"C'est l'Histoire qui nous attrape mais les médias qui nous font pleurer"

 

Un entretien entre Jean Marc Munerelle et Mo Gourmelon

Ecrits sur l'art contemporain, Mo Gourmelon

Editions Espace Croisé 2004

 

Jean-Marc Munerelle opère des contrastes entre images et sons, entre immobilisme et affairement. Il saisit dans ses films et à son insu, une personne qui fume, qui attend,

qui mange… Des activités simples, sans conséquence, humaines trop humaines. Ce n’est pas une volonté de piéger mais d’enregistrer des instants d’abandon à soi-même, dans lesquels le désir ou la volonté de représentation n’y sont pas. Jean-Marc Munerelle utilise sa caméra dans la rue, les lieux de passages, de transit, de transport, cabine téléphonique, station service dans lesquels il ne se passe rien en apparence sinon ce que sait en capter l’artiste.

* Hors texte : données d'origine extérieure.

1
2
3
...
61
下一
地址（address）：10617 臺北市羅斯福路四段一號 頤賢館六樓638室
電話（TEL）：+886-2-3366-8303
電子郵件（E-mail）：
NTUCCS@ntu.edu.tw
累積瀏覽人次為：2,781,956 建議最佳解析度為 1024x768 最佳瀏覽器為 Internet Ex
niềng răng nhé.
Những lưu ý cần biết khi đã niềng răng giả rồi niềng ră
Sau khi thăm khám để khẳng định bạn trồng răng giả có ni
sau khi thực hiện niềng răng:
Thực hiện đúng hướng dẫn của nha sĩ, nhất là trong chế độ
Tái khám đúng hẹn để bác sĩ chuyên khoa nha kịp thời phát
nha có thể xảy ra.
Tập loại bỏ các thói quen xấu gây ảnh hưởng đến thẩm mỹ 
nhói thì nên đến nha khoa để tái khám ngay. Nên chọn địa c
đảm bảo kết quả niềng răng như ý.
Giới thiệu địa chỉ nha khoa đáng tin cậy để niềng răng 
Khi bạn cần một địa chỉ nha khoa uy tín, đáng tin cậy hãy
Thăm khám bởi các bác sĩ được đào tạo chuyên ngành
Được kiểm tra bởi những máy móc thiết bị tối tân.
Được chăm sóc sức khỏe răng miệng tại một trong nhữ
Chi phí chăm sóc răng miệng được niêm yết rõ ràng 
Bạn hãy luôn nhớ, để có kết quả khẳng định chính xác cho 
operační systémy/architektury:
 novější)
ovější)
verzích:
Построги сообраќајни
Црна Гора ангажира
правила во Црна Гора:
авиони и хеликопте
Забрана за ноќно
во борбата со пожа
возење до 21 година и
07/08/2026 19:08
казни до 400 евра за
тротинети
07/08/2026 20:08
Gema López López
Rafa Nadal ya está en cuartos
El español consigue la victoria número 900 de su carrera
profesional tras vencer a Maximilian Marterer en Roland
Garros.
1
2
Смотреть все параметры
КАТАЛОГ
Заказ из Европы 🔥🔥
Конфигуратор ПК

Nous reproduisons un entretien entre Mo Gourmelon et Jean-Marc Munerelle pour le catalogue 2004 de la Saison Vidéo

 

Mo Gourmelon : Vous dites que vous avez l"habitude de capter le réel. Vous cherchez une situation pour le faire d"une manière naturelle, sans vous cacher, sans vous montrer. Quel est ce naturel que vous évoquez et comment le provoquez-vous ?

 

Jean-Marc Munerelle :

Je filme les lieux qui sont habités, qui produisent des habitudes, des

manières de vivre. L’habitude née de l’habitat, c’est ce naturel qui

m’intéresse, la relation qui existe entre un lieu de vie et le mode de

vie qu’il induit.

Avoir l’habitude de capter le réel c’est filmer les limites des possibles

d’une situation humaine... les limites de l’humanité. Les gestes et les

expressions d’un visage sont comme un langage animal, ils parlent

d’eux-mêmes. Plus que tout autre chose ils peuvent exprimer les limites

de la raison.

Dans la série des portraits (Smoker, Neighbour, Traveller, Eater), un

personnage représente systématiquement le contrepoint de la foule,

de la masse. Il est filmé paradoxalement dans une intimité. Il est seul

mais au milieu de la foule, son action (fumer-manger-voyager) devient

par le titre sa fonction. J’ai filmé ces situations en m’intégrant au

paysage urbain dans lequel je me trouvais. Smoker était tourné à Picadilly

Circus, les touristes ont tous des caméras. Lorsque je me

trouvais face au fumeur, je ne me cachais pas, je savais qu’il était

cadré et je ne regardais pas ce que filmait la caméra. Pour filmer

Neighbour, je suis face à l’enfant qui grimace et qui danse. Ma présence

et ma caméra étaient une présence conciliante voire amusée.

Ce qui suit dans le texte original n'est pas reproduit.